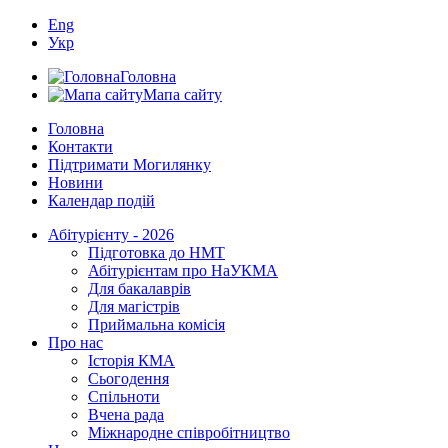
Eng
Укр
Головна
Мапа сайту
Головна
Контакти
Підтримати Могилянку
Новини
Календар подій
Абітурієнту - 2026
Підготовка до НМТ
Абітурієнтам про НаУКМА
Для бакалаврів
Для магістрів
Приймальна комісія
Про нас
Історія КМА
Сьогодення
Спільноти
Вчена рада
Міжнародне співробітництво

(Task directions)
With the pictures left out, output all the entries exactly.

(Answer to the exercise)
Eng
Укр
Головна
Мапа сайту
Головна
Контакти
Підтримати Могилянку
Новини
Календар подій
Абітурієнту - 2026
Підготовка до НМТ
Абітурієнтам про НаУКМА
Для бакалаврів
Для магістрів
Приймальна комісія
Про нас
Історія КМА
Сьогодення
Спільноти
Вчена рада
Міжнародне співробітництво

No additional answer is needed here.